It’s quieter than that.

I think the most important thing we can do is protect our family. Our kids. Not shelter them from everything. Not hide them from how messy it all is. But prepare them. Give them what they need so when the world comes at them hard, and it will, they don’t fall apart. They stand.

I want my kids to be decent people. Sounds basic, right? But it’s not. Not in a time where decency is a luxury. Not when the world rewards being loud over being real, outrage over actually understanding anything, shortcuts over doing things right. Raising someone decent in all this? That’s resistance. Real resistance.

I want them to be smart. Not just school smart or street smart. Wise. The kind of smart that knows when to talk and when to shut up and listen. That can deal with things being complicated without needing everything to be certain right away.

I want them to be composed. The world’s going to test them. People will push their buttons. Systems will frustrate the hell out of them. But the ones who hold steady without losing who they are? Those are the people who actually change things. Not the loudest person. The steady one.

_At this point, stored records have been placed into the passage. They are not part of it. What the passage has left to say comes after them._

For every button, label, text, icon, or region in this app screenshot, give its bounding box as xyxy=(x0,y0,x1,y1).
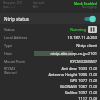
staticText: Ntrip port: 2101 xyxy=(3,1,23,5)
button[interactable]: RTCM3 xyxy=(0,65,100,100)
staticText: 更新レート xyxy=(3,5,17,8)
staticText: RTCM3 xyxy=(4,66,16,71)
staticText: Ant desc 1033 (1.0) xyxy=(61,66,97,71)
staticText: Sat count xyxy=(33,1,45,5)
staticText: No logging xyxy=(82,5,97,9)
staticText: Mount Point xyxy=(4,59,25,64)
staticText: ntrip.site.corp.co.jp:2101 xyxy=(50,51,97,56)
staticText: GPS 1077 (1.0) xyxy=(69,78,97,83)
staticText: Antenna Height 1006 (1.0) xyxy=(48,72,97,77)
button[interactable]: Pause xyxy=(88,26,97,33)
staticText: GLONASS 1087 (1.0) xyxy=(59,84,97,89)
staticText: Ntrip status xyxy=(4,16,29,22)
staticText: Local Address xyxy=(4,35,28,40)
staticText: 10.187.11.4:253 xyxy=(67,35,97,40)
button[interactable]: Ntrip status xyxy=(0,13,100,24)
staticText: 8Hz xyxy=(33,5,38,9)
button[interactable]: Ntrip status toggle xyxy=(83,15,96,23)
staticText: Mock Enabled xyxy=(74,1,97,5)
staticText: Ntrip client xyxy=(76,43,97,48)
button[interactable]: Mount Point xyxy=(0,57,100,65)
staticText: Galileo 1097 (1.0) xyxy=(64,90,97,95)
staticText: Host xyxy=(4,51,12,56)
staticText: Running xyxy=(70,27,86,32)
staticText: Type xyxy=(4,43,12,48)
staticText: RTCM32MSM7 xyxy=(69,59,97,64)
button[interactable]: Host xyxy=(0,49,100,57)
button[interactable]: Local Address xyxy=(0,33,100,41)
button[interactable]: Status xyxy=(0,25,100,33)
staticText: (Rate sec) xyxy=(4,71,17,75)
staticText: 1117 (1.0) xyxy=(78,96,97,100)
button[interactable]: Type xyxy=(0,41,100,49)
staticText: Status xyxy=(4,27,15,32)
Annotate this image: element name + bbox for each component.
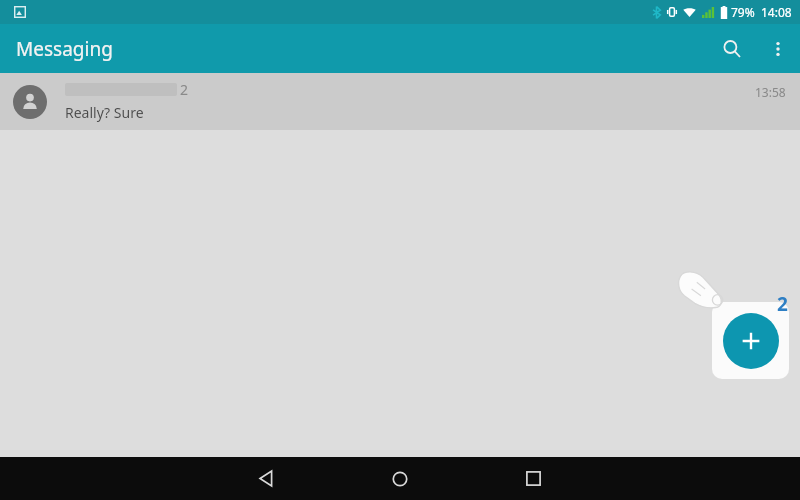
staticText: 13:58 bbox=[755, 84, 786, 100]
button[interactable]: Search bbox=[708, 25, 756, 73]
button[interactable]: New message bbox=[712, 302, 789, 379]
staticText: 79% bbox=[731, 4, 755, 20]
button[interactable]: More options bbox=[756, 27, 800, 71]
button[interactable]: Home bbox=[376, 457, 424, 500]
staticText: 14:08 bbox=[761, 4, 792, 20]
button[interactable]: Recent apps bbox=[509, 457, 557, 500]
staticText: Really? Sure bbox=[65, 103, 144, 122]
staticText: 2 bbox=[777, 291, 788, 315]
staticText: Messaging bbox=[16, 36, 113, 62]
button[interactable]: 2 bbox=[0, 73, 800, 130]
button[interactable]: Back bbox=[242, 457, 290, 500]
staticText: 2 bbox=[180, 80, 189, 99]
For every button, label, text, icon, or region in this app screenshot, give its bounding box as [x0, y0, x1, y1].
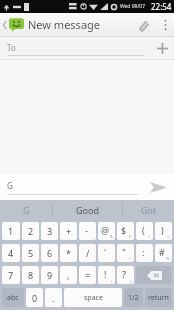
button[interactable]: $ — [117, 222, 134, 240]
staticText: : — [142, 246, 145, 258]
staticText: ? — [122, 268, 126, 280]
staticText: € — [129, 234, 132, 239]
staticText: 2 — [28, 225, 34, 237]
staticText: Good — [76, 204, 99, 216]
button[interactable]: G — [0, 200, 52, 219]
button[interactable]: - — [79, 222, 96, 240]
button[interactable]: Good — [53, 200, 122, 219]
staticText: ( — [142, 224, 145, 236]
button[interactable]: 2 — [22, 222, 39, 240]
staticText: G — [7, 180, 13, 191]
button[interactable]: + — [60, 222, 77, 240]
staticText: - — [85, 224, 88, 236]
staticText: % — [166, 256, 170, 261]
staticText: " — [122, 246, 126, 258]
button[interactable]: 1/2 — [124, 288, 143, 307]
staticText: 1/2 — [128, 293, 139, 303]
staticText: 3 — [47, 225, 53, 237]
staticText: 6 — [47, 247, 53, 259]
button[interactable]: / — [79, 244, 96, 262]
button[interactable]: @ — [98, 222, 115, 240]
button[interactable]: G — [7, 180, 138, 195]
staticText: Wed 09/07 — [120, 3, 146, 10]
staticText: < — [148, 234, 151, 239]
button[interactable]: Up — [0, 13, 28, 36]
staticText: 7 — [8, 269, 14, 281]
staticText: $ — [121, 224, 127, 236]
staticText: & — [110, 234, 113, 239]
staticText: return — [148, 293, 169, 303]
button[interactable]: return — [145, 288, 172, 307]
button[interactable]: 3 — [41, 222, 58, 240]
staticText: 4 — [8, 247, 14, 259]
button[interactable]: To — [7, 42, 144, 56]
button[interactable]: Backspace — [136, 266, 172, 284]
staticText: ~ — [129, 256, 132, 261]
staticText: Got — [141, 204, 157, 216]
staticText: # — [159, 246, 165, 258]
staticText: 1 — [8, 225, 14, 237]
button[interactable]: , — [60, 266, 77, 284]
button[interactable]: space — [64, 288, 122, 307]
staticText: ¿ — [130, 278, 132, 283]
button[interactable]: 8 — [22, 266, 39, 284]
staticText: ¡ — [111, 278, 113, 283]
staticText: 8 — [28, 269, 34, 281]
button[interactable]: : — [136, 244, 153, 262]
staticText: 22:54 — [151, 1, 172, 12]
button[interactable]: 0 — [26, 288, 43, 307]
button[interactable]: Got — [123, 200, 174, 219]
button[interactable]: abc — [2, 288, 24, 307]
staticText: , — [67, 269, 70, 281]
button[interactable]: # — [155, 244, 172, 262]
staticText: 9 — [47, 269, 53, 281]
button[interactable]: 4 — [2, 244, 20, 262]
button[interactable]: " — [117, 244, 134, 262]
staticText: . — [52, 292, 55, 304]
staticText: ! — [104, 268, 107, 280]
staticText: space — [84, 293, 103, 303]
staticText: * — [66, 247, 71, 259]
staticText: > — [167, 234, 170, 239]
button[interactable]: ' — [98, 244, 115, 262]
button[interactable]: 9 — [41, 266, 58, 284]
staticText: To — [7, 42, 16, 53]
staticText: + — [66, 225, 72, 237]
button[interactable]: . — [45, 288, 62, 307]
button[interactable]: * — [60, 244, 77, 262]
button[interactable]: = — [79, 266, 96, 284]
button[interactable]: ? — [117, 266, 134, 284]
button[interactable]: ! — [98, 266, 115, 284]
button[interactable]: 6 — [41, 244, 58, 262]
button[interactable]: Add recipient — [150, 37, 174, 60]
button[interactable]: Send — [142, 174, 174, 200]
staticText: ) — [161, 224, 164, 236]
button[interactable]: ) — [155, 222, 172, 240]
staticText: @ — [101, 224, 110, 236]
button[interactable]: 1 — [2, 222, 20, 240]
staticText: ; — [149, 256, 151, 261]
staticText: ` — [111, 256, 113, 261]
button[interactable]: ( — [136, 222, 153, 240]
button[interactable]: Attach — [130, 13, 156, 36]
staticText: / — [86, 247, 90, 259]
staticText: 5 — [28, 247, 34, 259]
button[interactable]: 7 — [2, 266, 20, 284]
staticText: abc — [7, 293, 19, 303]
staticText: = — [85, 269, 91, 281]
button[interactable]: More options — [156, 13, 174, 36]
staticText: ' — [104, 246, 107, 258]
staticText: G — [23, 204, 30, 216]
button[interactable]: 5 — [22, 244, 39, 262]
staticText: _ — [92, 234, 94, 239]
staticText: 0 — [32, 292, 38, 304]
staticText: New message — [28, 17, 130, 32]
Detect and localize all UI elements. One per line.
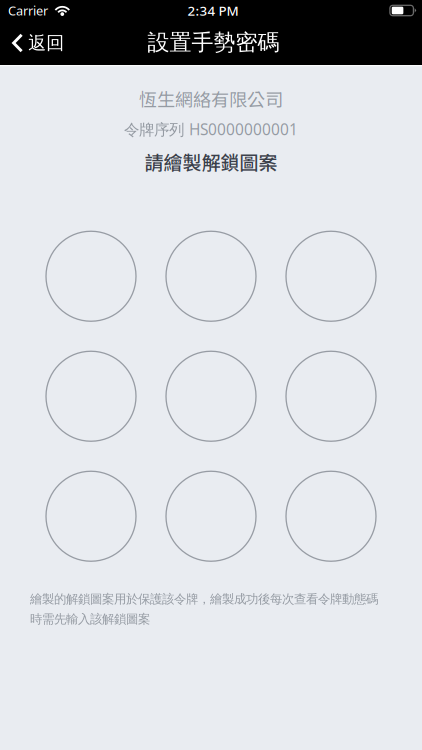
staticText: 令牌序列 HS0000000001 xyxy=(124,119,298,140)
staticText: 請繪製解鎖圖案 xyxy=(144,148,278,175)
button[interactable]: Pattern dot xyxy=(46,471,136,561)
staticText: 返回 xyxy=(28,32,64,54)
button[interactable]: Pattern dot xyxy=(166,231,256,321)
button[interactable]: Pattern dot xyxy=(286,231,376,321)
button[interactable]: Pattern dot xyxy=(286,471,376,561)
button[interactable]: Pattern dot xyxy=(166,351,256,441)
button[interactable]: Pattern dot xyxy=(46,351,136,441)
button[interactable]: Pattern dot xyxy=(286,351,376,441)
button[interactable]: Pattern dot xyxy=(46,231,136,321)
button[interactable]: Pattern dot xyxy=(166,471,256,561)
staticText: 設置手勢密碼 xyxy=(148,29,280,56)
button[interactable]: 返回 xyxy=(0,22,74,64)
staticText: 2:34 PM xyxy=(188,1,238,20)
staticText: 繪製的解鎖圖案用於保護該令牌，繪製成功後每次查看令牌動態碼時需先輸入該解鎖圖案 xyxy=(30,591,378,627)
staticText: 恆生網絡有限公司 xyxy=(139,86,283,112)
staticText: Carrier xyxy=(8,2,48,19)
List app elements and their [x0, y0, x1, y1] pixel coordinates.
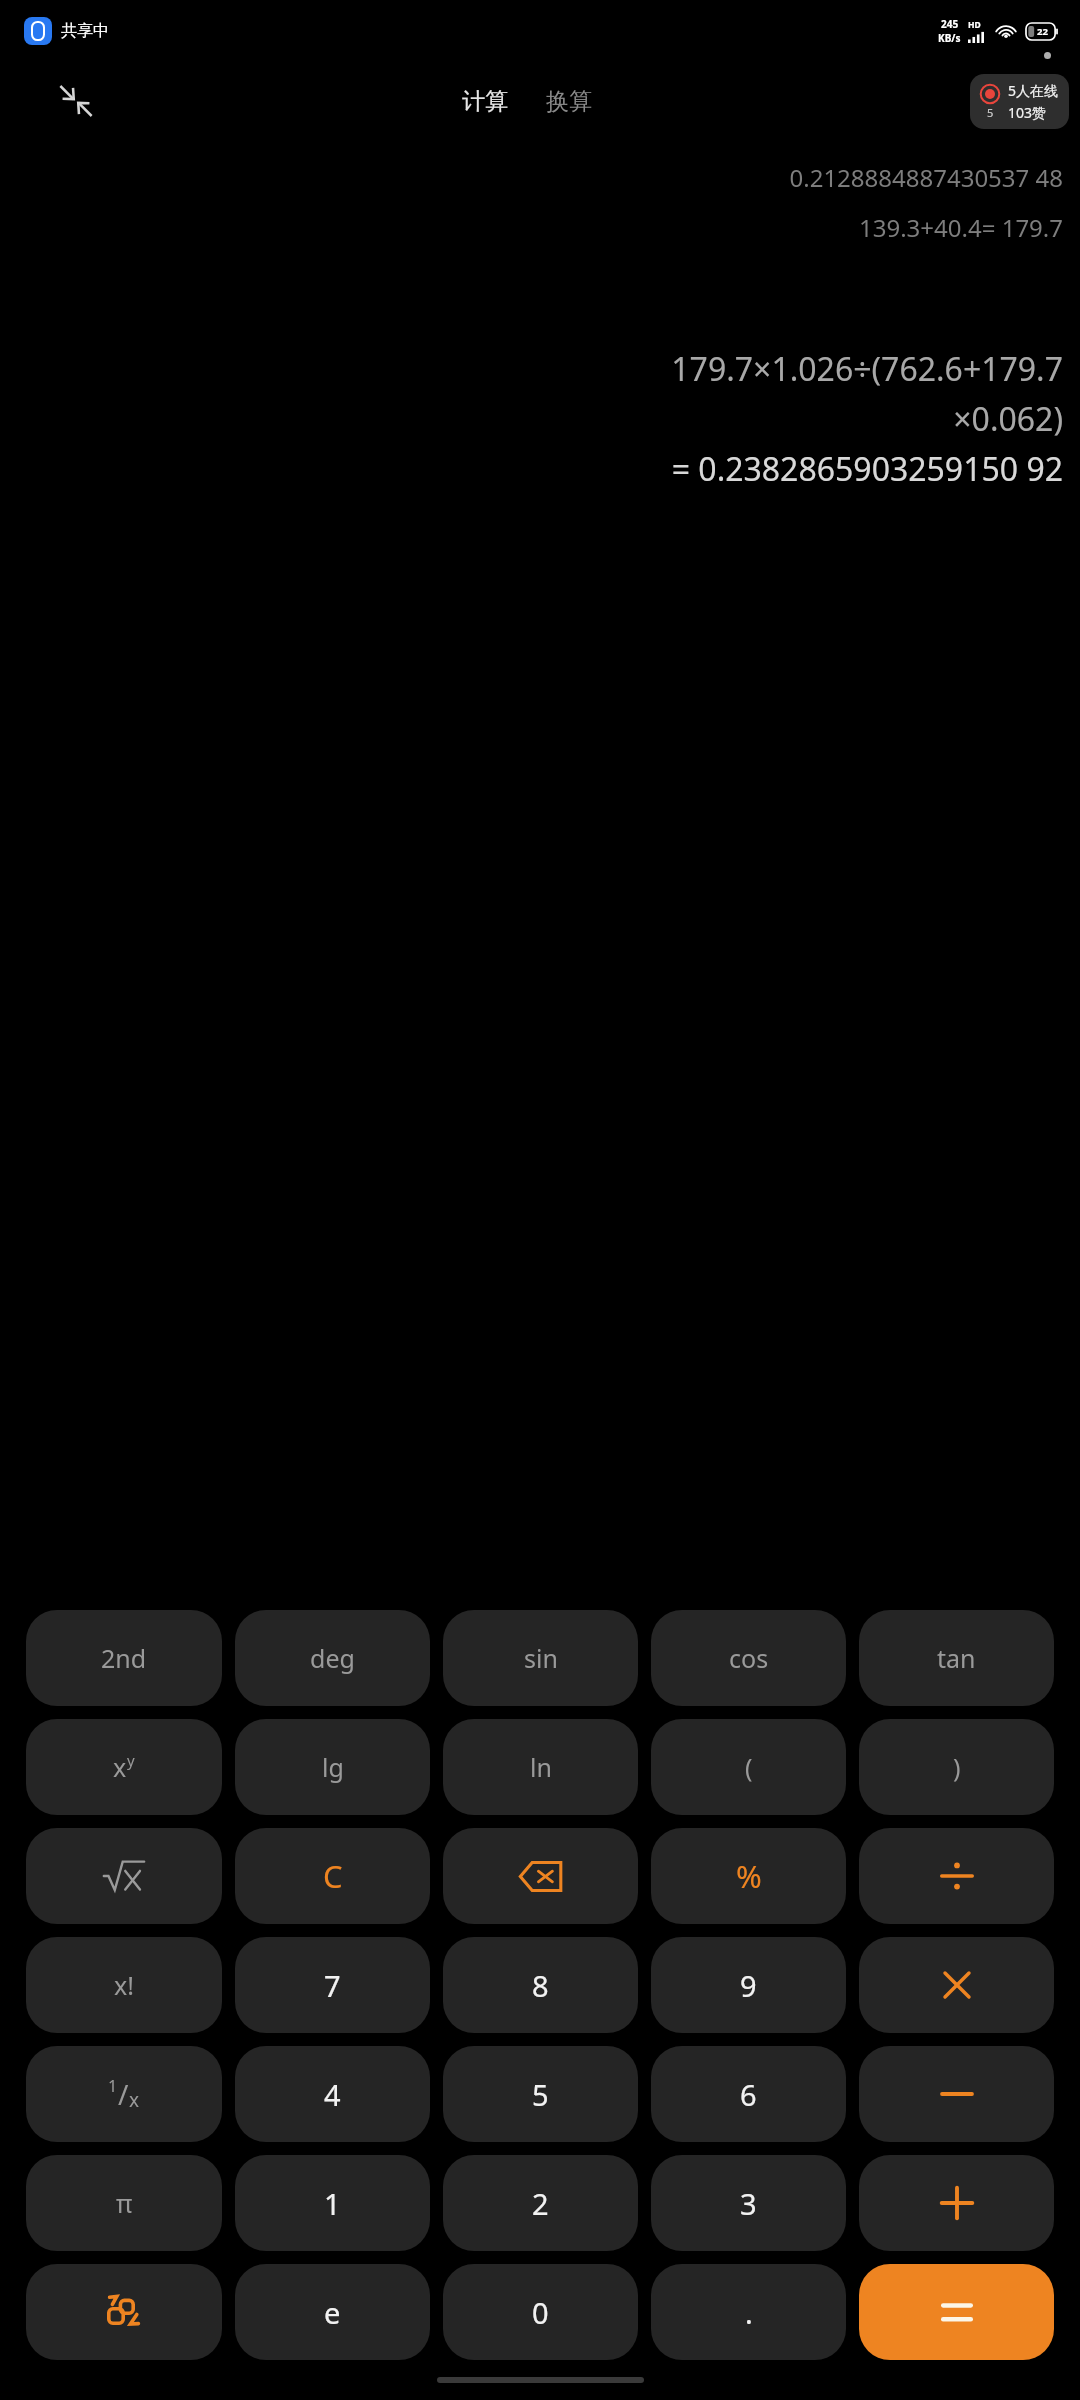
- staticText: ): [953, 1750, 961, 1784]
- staticText: 4: [324, 2075, 341, 2114]
- button[interactable]: 计算: [454, 81, 516, 122]
- staticText: 0.2128884887430537 48: [17, 161, 1063, 194]
- button[interactable]: C: [235, 1828, 430, 1924]
- staticText: KB/s: [938, 31, 961, 45]
- button[interactable]: (: [651, 1719, 846, 1815]
- button[interactable]: Minus: [859, 2046, 1054, 2142]
- staticText: x: [113, 1750, 127, 1784]
- staticText: 2: [532, 2184, 549, 2223]
- staticText: 22: [1037, 25, 1048, 38]
- staticText: 8: [532, 1966, 549, 2005]
- button[interactable]: Backspace: [443, 1828, 638, 1924]
- button[interactable]: tan: [859, 1610, 1054, 1706]
- button[interactable]: %: [651, 1828, 846, 1924]
- staticText: ln: [530, 1750, 552, 1784]
- button[interactable]: x!: [26, 1937, 222, 2033]
- button[interactable]: Divide: [859, 1828, 1054, 1924]
- staticText: 1: [108, 2075, 118, 2097]
- staticText: HD: [968, 19, 981, 31]
- staticText: 245: [941, 17, 959, 31]
- button[interactable]: 换算: [538, 81, 600, 122]
- button[interactable]: Multiply: [859, 1937, 1054, 2033]
- staticText: C: [323, 1855, 343, 1897]
- staticText: 5: [987, 105, 994, 120]
- staticText: 3: [740, 2184, 757, 2223]
- button[interactable]: Plus: [859, 2155, 1054, 2251]
- button[interactable]: 0: [443, 2264, 638, 2360]
- button[interactable]: 6: [651, 2046, 846, 2142]
- staticText: x: [129, 2087, 140, 2113]
- button[interactable]: 2: [443, 2155, 638, 2251]
- staticText: y: [127, 1750, 135, 1770]
- button[interactable]: cos: [651, 1610, 846, 1706]
- button[interactable]: 1: [235, 2155, 430, 2251]
- button[interactable]: Power: [26, 1719, 222, 1815]
- button[interactable]: 7: [235, 1937, 430, 2033]
- button[interactable]: deg: [235, 1610, 430, 1706]
- staticText: 103赞: [1008, 103, 1047, 122]
- staticText: 179.7×1.026÷(762.6+179.7: [17, 347, 1063, 391]
- staticText: ×0.062): [17, 397, 1063, 441]
- button[interactable]: Square root: [26, 1828, 222, 1924]
- button[interactable]: 8: [443, 1937, 638, 2033]
- button[interactable]: Collapse: [52, 77, 100, 125]
- staticText: cos: [729, 1641, 769, 1675]
- button[interactable]: 9: [651, 1937, 846, 2033]
- staticText: x!: [114, 1968, 134, 2002]
- button[interactable]: 5: [970, 74, 1069, 129]
- button[interactable]: 4: [235, 2046, 430, 2142]
- staticText: deg: [310, 1641, 355, 1675]
- staticText: 7: [324, 1966, 341, 2005]
- staticText: 139.3+40.4= 179.7: [17, 211, 1063, 244]
- staticText: e: [324, 2293, 341, 2332]
- staticText: %: [736, 1855, 762, 1897]
- staticText: sin: [524, 1641, 558, 1675]
- button[interactable]: Equals: [859, 2264, 1054, 2360]
- staticText: π: [116, 2186, 133, 2220]
- staticText: 共享中: [61, 21, 109, 41]
- staticText: /: [118, 2075, 129, 2113]
- button[interactable]: 2nd: [26, 1610, 222, 1706]
- staticText: 9: [740, 1966, 757, 2005]
- button[interactable]: ln: [443, 1719, 638, 1815]
- button[interactable]: 5: [443, 2046, 638, 2142]
- staticText: 5: [532, 2075, 549, 2114]
- staticText: 6: [740, 2075, 757, 2114]
- button[interactable]: π: [26, 2155, 222, 2251]
- staticText: 2nd: [101, 1641, 147, 1675]
- button[interactable]: lg: [235, 1719, 430, 1815]
- staticText: 计算: [462, 87, 508, 116]
- staticText: .: [745, 2293, 753, 2332]
- staticText: 1: [324, 2184, 341, 2223]
- button[interactable]: Formulas: [26, 2264, 222, 2360]
- staticText: = 0.2382865903259150 92: [17, 447, 1063, 491]
- staticText: 换算: [546, 87, 592, 116]
- button[interactable]: 3: [651, 2155, 846, 2251]
- button[interactable]: .: [651, 2264, 846, 2360]
- staticText: lg: [322, 1750, 344, 1784]
- button[interactable]: e: [235, 2264, 430, 2360]
- button[interactable]: Reciprocal: [26, 2046, 222, 2142]
- button[interactable]: ): [859, 1719, 1054, 1815]
- staticText: tan: [937, 1641, 976, 1675]
- staticText: 0: [532, 2293, 549, 2332]
- staticText: 5人在线: [1008, 81, 1059, 100]
- staticText: (: [745, 1750, 753, 1784]
- button[interactable]: sin: [443, 1610, 638, 1706]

I want them strong. Not the fake kind that pretends nothing hurts. That’s bullshit we feed boys especially, and it destroys them. I mean the kind of strong where you break, and then you come back. You fall, you get up. You don’t make a whole personality out of either one. You just do it. Over and over and over.

I want them to have empathy. Real empathy. The kind that actually sees people. That can sit with someone else’s pain without trying to fix it, without making it about themselves. Understanding everyone’s dealing with shit you can’t see. That the world is hard for all of us, just in different ways. 

Empathy keeps us human when everything’s trying to turn us into algorithms. Into reactions. Into tribes, groups, segments. It’s what lets you disagree with someone and still see them as a person. It stops you from turning into the thing you hate.

Here’s what I keep coming back to.

Maybe that’s all we can do.

Maybe that’s enough.

Because when I look at the state of things, the political mess, the economic anxiety, the wars, the algorithms feeding us rage every morning. I can’t fix any of that. Not really. Not in any way that matters at scale.

But I can raise people who are better than what this world is trying to turn them into.

I’m far from them most of the time now. Different city. Different timezone. Most nights I’m not there.

But when I get home, when I’m with them, I’m all in. I sit with my kids at dinner and actually ask about their day. Not going through the motions. Actually asking. Actually listening. I let them see what it looks like when a man says he doesn’t know something. When he admits he was wrong and it’s not the end of the world. When he picks patience over reacting. Being kind over being right.

Distance doesn’t let me off the hook. If anything, it makes the time count more. They need to see it, not just hear me talk about it. Watch how I handle things when they don’t go my way. How I treat people when nobody important is looking. How I deal with failing at stuff.

I can’t raise them just by being around. I have to raise them by being present. And when I’m there, I’m there.

It’s not small. Because it has ripples.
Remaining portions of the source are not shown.